Press Release

Washington, Oct. 2, 2000--As farmers head to the fields to harvest corn, soybeans and other crops that they know will bring ruinously low prices at the local grain elevator, Congressional leaders are quietly arranging a pre-election infusion of farm subsidy aid, atop billions in emergency funds already added this year.

But though hundreds of thousands of farmers are in desperate need, this helping hand from Washington will be extended to only a few thousand of the nation's very largest farm operations. In some states, only a few dozen huge operators will get the funds, according to a new study. Nationally, a few hundred farm subsidy recipients--the biggest of the big--stand to receive hundreds of thousands of dollars in additional government aid at harvest time. Most of them have already received large farm subsidy payments this year.

The measure will not provide a penny in additional aid to over 99% of the farmers harvesting the very same crops and participating in the very same subsidy programs, based on an analysis of subsidy payments in 1999, when an identical measure was tucked into a larger farm aid measure.

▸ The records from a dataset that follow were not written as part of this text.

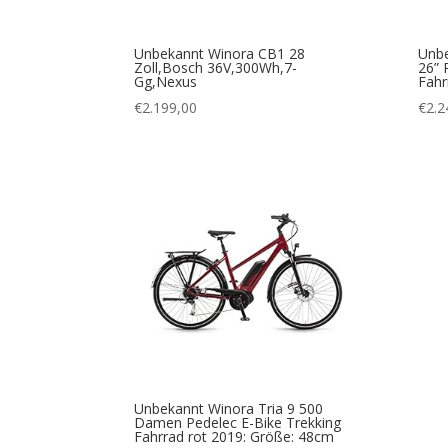
Unbekannt Winora CB1 28
Unbe
Zoll,Bosch 36V,300Wh,7-
26” 
Gg,Nexus
Fahr
€
2.199,00
€
2.2
Unbekannt Winora Tria 9 500
Damen Pedelec E-Bike Trekking
Fahrrad rot 2019: Größe: 48cm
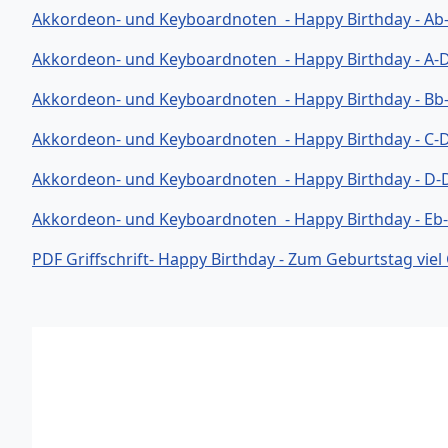
Akkordeon- und Keyboardnoten - Happy Birthday - Ab
Akkordeon- und Keyboardnoten - Happy Birthday - A-
Akkordeon- und Keyboardnoten - Happy Birthday - Bb
Akkordeon- und Keyboardnoten - Happy Birthday - C-
Akkordeon- und Keyboardnoten - Happy Birthday - D-
Akkordeon- und Keyboardnoten - Happy Birthday - Eb
PDF Griffschrift- Happy Birthday - Zum Geburtstag viel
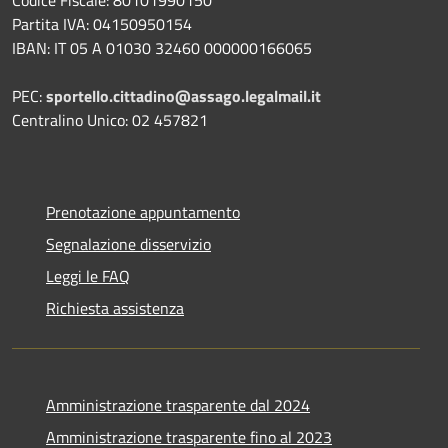
Codice Fiscale: 80101990150
Partita IVA: 04150950154
IBAN: IT 05 A 01030 32460 000000166065
PEC:
sportello.cittadino@assago.legalmail.it
Centralino Unico: 02 457821
Prenotazione appuntamento
Segnalazione disservizio
Leggi le FAQ
Richiesta assistenza
Amministrazione trasparente dal 2024
Amministrazione trasparente fino al 2023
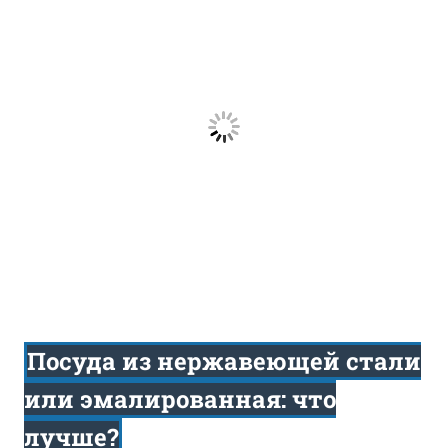
Посуда из нержавеющей стали
или эмалированная: что
лучше?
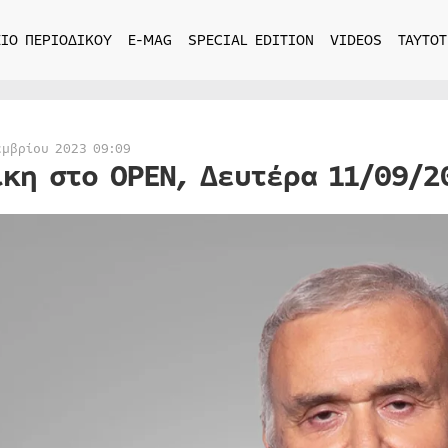
ΙΟ ΠΕΡΙΟΔΙΚΟΥ
E-MAG
SPECIAL EDITION
VIDEOS
ΤΑΥΤΟΤ
εμβρίου 2023 09:09
ίκη στο OPEN, Δευτέρα 11/09/2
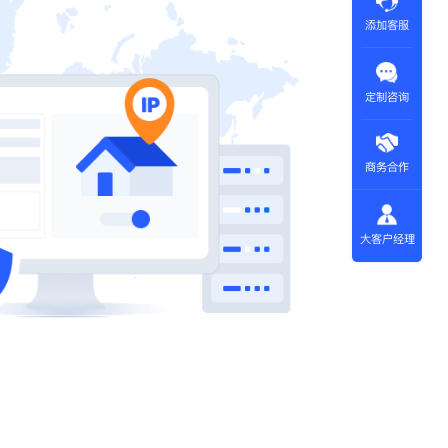
添加客服
定制咨询
商务合作
大客户经理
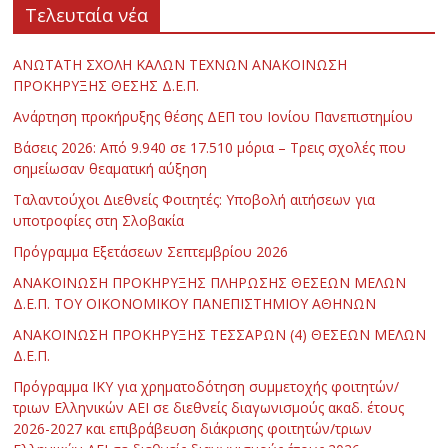
Τελευταία νέα
ΑΝΩΤΑΤΗ ΣΧΟΛΗ ΚΑΛΩΝ ΤΕΧΝΩΝ ΑΝΑΚΟΙΝΩΣΗ
ΠΡΟΚΗΡΥΞΗΣ ΘΕΣΗΣ Δ.Ε.Π.
Ανάρτηση προκήρυξης θέσης ΔΕΠ του Ιονίου Πανεπιστημίου
Βάσεις 2026: Από 9.940 σε 17.510 μόρια – Τρεις σχολές που
σημείωσαν θεαματική αύξηση
Ταλαντούχοι Διεθνείς Φοιτητές: Υποβολή αιτήσεων για
υποτροφίες στη Σλοβακία
Πρόγραμμα Εξετάσεων Σεπτεμβρίου 2026
ΑΝΑΚΟΙΝΩΣΗ ΠΡΟΚΗΡΥΞΗΣ ΠΛΗΡΩΣΗΣ ΘΕΣΕΩΝ ΜΕΛΩΝ
Δ.Ε.Π. ΤΟΥ ΟΙΚΟΝΟΜΙΚΟΥ ΠΑΝΕΠΙΣΤΗΜΙΟΥ ΑΘΗΝΩΝ
ΑΝΑΚΟΙΝΩΣΗ ΠΡΟΚΗΡΥΞΗΣ ΤΕΣΣΑΡΩΝ (4) ΘΕΣΕΩΝ ΜΕΛΩΝ
Δ.Ε.Π.
Πρόγραμμα ΙΚΥ για χρηματοδότηση συμμετοχής φοιτητών/
τριων Ελληνικών ΑΕΙ σε διεθνείς διαγωνισμούς ακαδ. έτους
2026-2027 και επιβράβευση διάκρισης φοιτητών/τριων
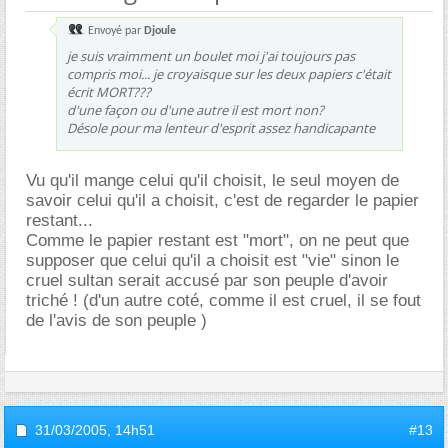
Envoyé par
Djoule
je suis vraimment un boulet moi j'ai toujours pas
compris moi... je croyaisque sur les deux papiers c'était
écrit MORT???
d'une façon ou d'une autre il est mort non?
Désole pour ma lenteur d'esprit assez handicapante
Vu qu'il mange celui qu'il choisit, le seul moyen de
savoir celui qu'il a choisit, c'est de regarder le papier
restant...
Comme le papier restant est "mort", on ne peut que
supposer que celui qu'il a choisit est "vie" sinon le
cruel sultan serait accusé par son peuple d'avoir
triché ! (d'un autre coté, comme il est cruel, il se fout
de l'avis de son peuple )
31/03/2005,
14h51
#13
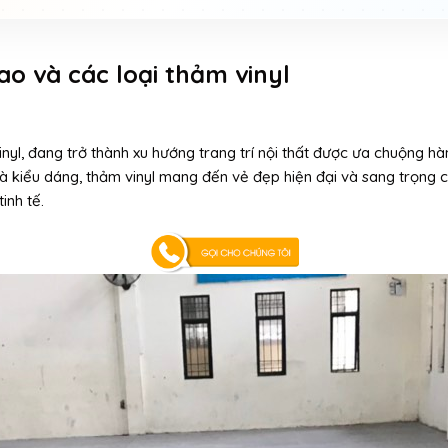
ao và các loại thảm vinyl
vinyl, đang trở thành xu hướng trang trí nội thất được ưa chuộng 
kiểu dáng, thảm vinyl mang đến vẻ đẹp hiện đại và sang trọng ch
inh tế.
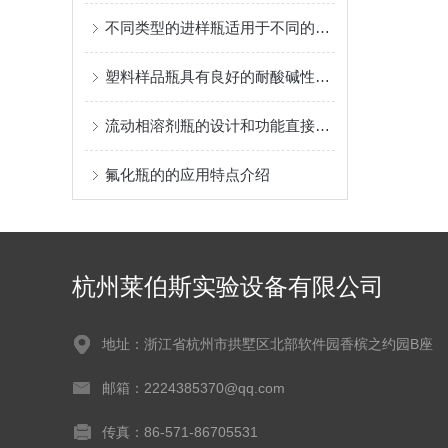
不同类型的进样瓶适用于不同的样品和实验环境
塑料样品瓶具有良好的耐酸碱性和耐腐蚀性
流动相溶剂瓶的设计和功能直接影响到实验的效率和结果的准确性
氟化瓶的的应用特点介绍
杭州莱伯斯实验设备有限公司
地址：浙江省杭州市拱墅区北部软件园香槟之约园B座
邮箱：2224385370@qq.com
传真：86-571-86705531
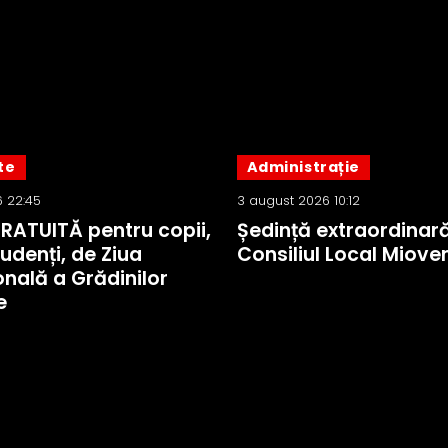
te
Administrație
 22:45
3 august 2026 10:12
GRATUITĂ pentru copii,
Ședință extraordinară
tudenți, de Ziua
Consiliul Local Mioven
onală a Grădinilor
e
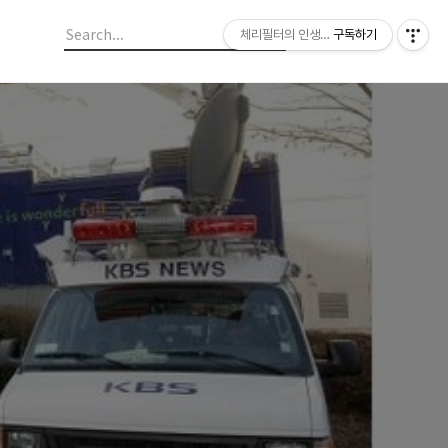
체리필터의 인생이야기
구독하기
?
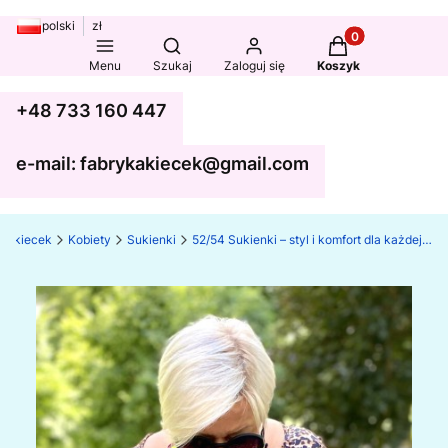
polski
zł
Produkty w koszy
Otwórz wyszukiwarkę
Menu
Szukaj
Zaloguj się
Koszyk
+48 733 160 447
e-mail: fabrykakiecek@gmail.com
ka kiecek
Kobiety
Sukienki
52/54 Sukienki – styl i komfort dla każdej sylwetki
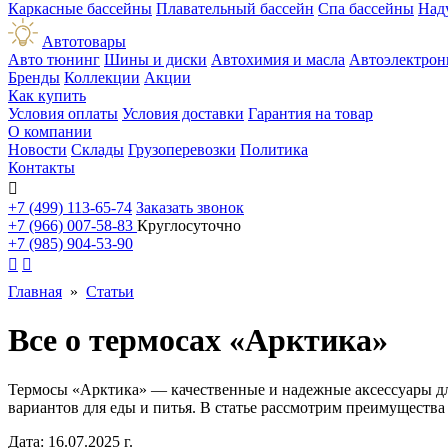
Каркасные бассейны
Плавательный бассейн
Спа бассейны
Над
Автотовары
Авто тюнинг
Шины и диски
Автохимия и масла
Автоэлектрон
Бренды
Коллекции
Акции
Как купить
Условия оплаты
Условия доставки
Гарантия на товар
О компании
Новости
Склады
Грузоперевозки
Политика
Контакты

+7 (499) 113-65-74
Заказать звонок
+7 (966) 007-58-83
Круглосуточно
+7 (985) 904-53-90


Главная
»
Статьи
Все о термосах «Арктика»
Термосы «Арктика» — качественные и надежные аксессуары для
вариантов для еды и питья. В статье рассмотрим преимущества
Дата: 16.07.2025 г.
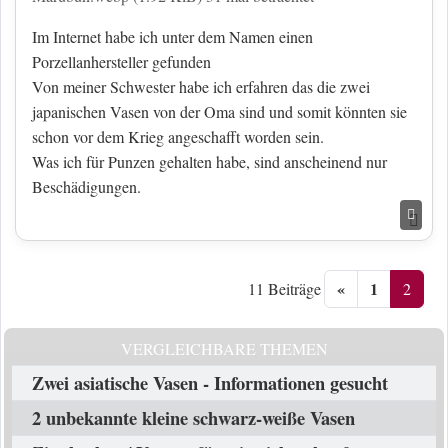
Im Internet habe ich unter dem Namen einen
Porzellanhersteller gefunden
Von meiner Schwester habe ich erfahren das die zwei
japanischen Vasen von der Oma sind und somit könnten sie
schon vor dem Krieg angeschafft worden sein.
Was ich für Punzen gehalten habe, sind anscheinend nur
Beschädigungen.
Nac
«
1
2
11 Beiträge
VERGLEICHBARE THEMEN
Zwei asiatische Vasen - Informationen gesucht
2 unbekannte kleine schwarz-weiße Vasen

The payment boost for largest farms was not included in versions of the Agriculture Department's spending bill that the House and Senate debated and approved earlier this year. But a conference committee of the House and Senate may add the provision to the final bill when it meets behind closed doors this week.

The measure would lift a cap designed to limit the amount of USDA payments that the very largest farms can collect under several arcane federal crop loan programs. The waiver would allow big corn, soybean, cotton and rice producers to collect double the amount of government money they could ordinarily receive. Individual farmers could receive up to $150,000 instead of $75,000, as well as receiving doubled subsidies through corporate farms and other business arrangements that they own.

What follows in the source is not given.